Two new spaces have opened since our visit. Penny Red’s is a fried chicken joint that serves up pieces of poultry smothered in honey, as well as classic sides like potato salad and biscuits. The Brakeman—as in the Shinola watch, named for the railroad worker—offers those same buckets of chicken in a high-ceilinged beer hall outfitted with ping-pong and foosball tables, whose lights are modeled after those on a train.
It goes without saying that a Shinola hotel would have an accompanying retail store, and this one doesn’t disappoint. A full array of Shinola’s products are sold beneath a high-barreled ceiling, the walls decked with tall shelves filled with objects d’art—including a slick model plane that is, alas, not for sale. Here you can purchase any of Shinola’s models, assembled not far away, including a special “Hotel” edition.
Shinola’s efforts, however, are not without controversy.
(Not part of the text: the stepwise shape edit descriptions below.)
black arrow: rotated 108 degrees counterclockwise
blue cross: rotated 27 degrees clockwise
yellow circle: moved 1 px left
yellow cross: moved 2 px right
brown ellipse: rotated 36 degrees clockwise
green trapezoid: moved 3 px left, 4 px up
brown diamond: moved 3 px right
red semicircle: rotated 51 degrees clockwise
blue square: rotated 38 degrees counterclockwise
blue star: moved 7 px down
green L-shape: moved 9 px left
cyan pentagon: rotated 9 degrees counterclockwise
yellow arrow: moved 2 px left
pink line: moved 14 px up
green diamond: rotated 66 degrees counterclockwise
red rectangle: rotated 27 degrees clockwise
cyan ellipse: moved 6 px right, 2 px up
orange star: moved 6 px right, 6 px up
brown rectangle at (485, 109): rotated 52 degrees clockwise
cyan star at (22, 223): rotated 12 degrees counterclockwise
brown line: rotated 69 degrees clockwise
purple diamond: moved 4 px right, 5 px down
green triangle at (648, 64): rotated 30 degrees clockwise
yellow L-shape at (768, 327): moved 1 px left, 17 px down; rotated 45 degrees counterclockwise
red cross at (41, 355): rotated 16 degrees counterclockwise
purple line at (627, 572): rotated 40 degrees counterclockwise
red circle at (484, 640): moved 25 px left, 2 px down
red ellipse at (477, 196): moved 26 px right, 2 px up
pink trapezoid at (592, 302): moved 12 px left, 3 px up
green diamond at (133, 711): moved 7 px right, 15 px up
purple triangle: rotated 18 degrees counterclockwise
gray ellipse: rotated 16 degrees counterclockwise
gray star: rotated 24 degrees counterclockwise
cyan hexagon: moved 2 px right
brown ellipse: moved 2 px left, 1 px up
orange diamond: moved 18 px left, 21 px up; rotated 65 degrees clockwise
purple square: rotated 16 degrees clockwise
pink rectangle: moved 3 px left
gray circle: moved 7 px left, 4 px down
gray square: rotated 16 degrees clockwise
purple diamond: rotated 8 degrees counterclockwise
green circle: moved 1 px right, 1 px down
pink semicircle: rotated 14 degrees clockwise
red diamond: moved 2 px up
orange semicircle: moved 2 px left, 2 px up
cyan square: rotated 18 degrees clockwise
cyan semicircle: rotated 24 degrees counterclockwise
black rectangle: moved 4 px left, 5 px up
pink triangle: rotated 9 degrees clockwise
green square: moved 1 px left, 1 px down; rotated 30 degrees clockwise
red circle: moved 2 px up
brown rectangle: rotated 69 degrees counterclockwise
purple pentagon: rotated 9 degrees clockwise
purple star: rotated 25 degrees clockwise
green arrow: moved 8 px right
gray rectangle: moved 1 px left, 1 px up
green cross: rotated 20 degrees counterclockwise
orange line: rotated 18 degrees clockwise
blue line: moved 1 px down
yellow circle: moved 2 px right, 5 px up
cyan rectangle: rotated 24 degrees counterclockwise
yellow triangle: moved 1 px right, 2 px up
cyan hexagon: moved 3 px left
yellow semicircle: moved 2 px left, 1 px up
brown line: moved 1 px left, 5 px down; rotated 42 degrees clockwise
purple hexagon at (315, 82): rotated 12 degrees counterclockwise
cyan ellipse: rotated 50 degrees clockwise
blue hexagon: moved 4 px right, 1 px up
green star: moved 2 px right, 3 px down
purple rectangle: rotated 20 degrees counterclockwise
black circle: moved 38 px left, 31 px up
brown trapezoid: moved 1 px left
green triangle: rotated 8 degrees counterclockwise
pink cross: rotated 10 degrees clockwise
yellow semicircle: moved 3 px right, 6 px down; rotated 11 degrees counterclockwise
Although the brand originally claimed to be “made in Detroit,” the FTC ruled a few years ago that the company must disclose that its timepieces used “Swiss and other imported parts.” To add fuel to the fire, the Washington Post and other media sites have in the past accused the company of using Detroit’s comeback narrative as a type of marketing gimmick, asserting that the luxury goods maker contributes to gentrification that can exacerbate the racial divide. In response, the company has pointed to its mission of bringing back well-paying American jobs. The company currently employs about 600 people and around 200 of those who work in manufacturing.
No matter the side of the fence you’re on, Shinola is changing Detroit—and will continue to do so for the next few years to come. Outside the hotel, an alleyway is slowly being populated with more restaurants, bars, and shops. A future development next door (which at the time of our visit was a gargantuan hole in the ground) will be connected via a walkway, which will encourage more foot traffic and transform this one-time struggling section of downtown into a bustling hub—hopefully encouraging locals and visitors to spend a little more time.